Platz da! Meine Straße?

Autos, Motorräder, Fahrräder, Fußgänger — wo ist die Ordnung im Straßenverkehr? Manchmal verwirren Schilder, manchmal werden sie ignoriert und oft fehlt einfach die Kenntnis, weil die Fahrprüfung schon so lange her ist oder nie eine gemacht wurde.

StVU.info will helfen, diese Straßenverkehrsunordnung zu lindern. In kurzen Artikeln finden Sie auf dieser Seite Erklärungen, aber auch Meinungen und Tipps, wie sich der Stress auf der Straße, dem Radweg oder dem Fußweg vermindern lässt.

VG-Wort Access-ZählmarkeDiese Folge befasst sich mit dem Konfliktherd „Radfahrer auf der Fahrbahn“. Weitere Folgen finden Sie im Inhaltsverzeichnis.

Wer mit dem Fahrrad auf der Straße unterwegs ist, schimpft über die Autofahrer; wer mit dem Auto auf der Straße unterwegs ist, schimpft über die Radfahrer. Aber wer schimpft hat nicht immer Recht. Schauen wir uns doch einmal an, wo die typischen Konflikte liegen – und wie sie sich ganz leicht vermeiden lassen.

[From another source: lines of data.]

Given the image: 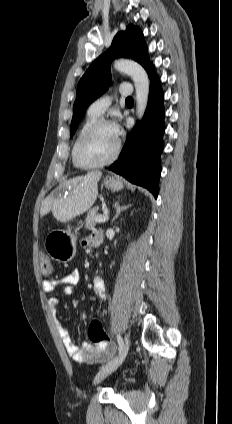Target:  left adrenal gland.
<instances>
[{
    "instance_id": "obj_1",
    "label": "left adrenal gland",
    "mask_w": 232,
    "mask_h": 424,
    "mask_svg": "<svg viewBox=\"0 0 232 424\" xmlns=\"http://www.w3.org/2000/svg\"><path fill=\"white\" fill-rule=\"evenodd\" d=\"M115 209H116V213L112 219V223L115 221V219L118 218V216L120 215L121 212L125 211L126 209H128L129 207H131V204L127 205V206H120L119 202H116L114 205Z\"/></svg>"
}]
</instances>
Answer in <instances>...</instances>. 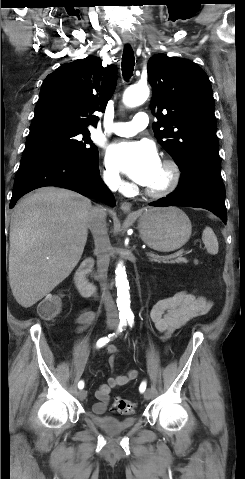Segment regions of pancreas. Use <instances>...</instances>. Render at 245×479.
Masks as SVG:
<instances>
[{
    "instance_id": "pancreas-1",
    "label": "pancreas",
    "mask_w": 245,
    "mask_h": 479,
    "mask_svg": "<svg viewBox=\"0 0 245 479\" xmlns=\"http://www.w3.org/2000/svg\"><path fill=\"white\" fill-rule=\"evenodd\" d=\"M150 261L152 262H158V263H171V264H174V263H178V264H182V263H188V260L186 258H183V257H177V258H156V257H151L150 258Z\"/></svg>"
}]
</instances>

Radfahrer auf der Fahrbahn

Dass Radfahrer überhaupt auf der Straße fahren, ist sowohl für manche Autofahrer als auch für manche Radfahrer unverständlich. Dabei sagt schon der dritte Satz der Straßenverkehrsordnung ganz eindeutig: „Fahrzeuge müssen die Fahrbahnen benutzen.“ Und Fahrzeuge sind neben PKW und LKW auch Motorräder und Fahrräder.

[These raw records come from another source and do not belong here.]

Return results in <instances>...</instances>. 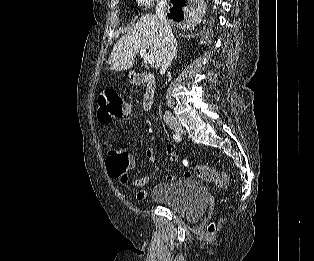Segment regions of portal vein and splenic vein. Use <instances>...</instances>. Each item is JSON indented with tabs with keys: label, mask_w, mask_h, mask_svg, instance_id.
Masks as SVG:
<instances>
[{
	"label": "portal vein and splenic vein",
	"mask_w": 314,
	"mask_h": 261,
	"mask_svg": "<svg viewBox=\"0 0 314 261\" xmlns=\"http://www.w3.org/2000/svg\"><path fill=\"white\" fill-rule=\"evenodd\" d=\"M140 56L149 65H153L154 64V56L152 54L147 53L146 49H144V48L140 49Z\"/></svg>",
	"instance_id": "portal-vein-and-splenic-vein-1"
}]
</instances>
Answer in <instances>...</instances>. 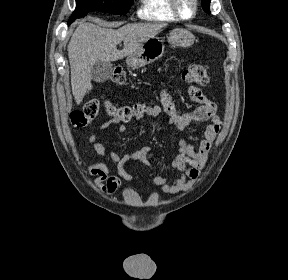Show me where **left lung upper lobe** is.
Masks as SVG:
<instances>
[{"mask_svg":"<svg viewBox=\"0 0 288 280\" xmlns=\"http://www.w3.org/2000/svg\"><path fill=\"white\" fill-rule=\"evenodd\" d=\"M210 1L211 0H202L201 4L205 12L210 13Z\"/></svg>","mask_w":288,"mask_h":280,"instance_id":"1","label":"left lung upper lobe"}]
</instances>
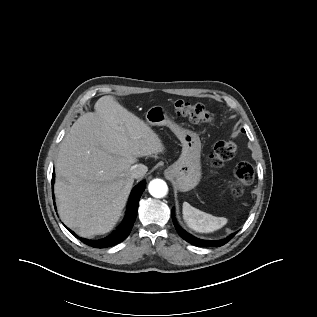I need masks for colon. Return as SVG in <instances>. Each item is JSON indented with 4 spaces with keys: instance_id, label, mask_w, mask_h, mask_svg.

Damit ist klar: Der natürliche Lebensraum eines Radfahrers ist die Fahrbahn. Ein Radfahrer DARF NICHT auf dem Bürgersteig fahren, er MUSS die Straße benutzen. Von dieser Regelung gibt es nur einige sehr wenige Ausnahmen wie explizite Verbote (z.B. Autobahn) oder explizite Gebote (z.B. benutzungspflichtiger Radweg).

Nichtoffizielles Verkehrsschild Nur für Fußgänger
Dieses inoffizielle Verkehrszeichen macht es noch einmal deutlich: Bürgersteige sind nur für Fußgänger da, nicht für Radfahrer. Wobei, anders als auf diesem Schild, ein Inlineskater laut StVO sehr wohl ein Fußgänger ist und deshalb auf dem Bürgersteig fahren muss.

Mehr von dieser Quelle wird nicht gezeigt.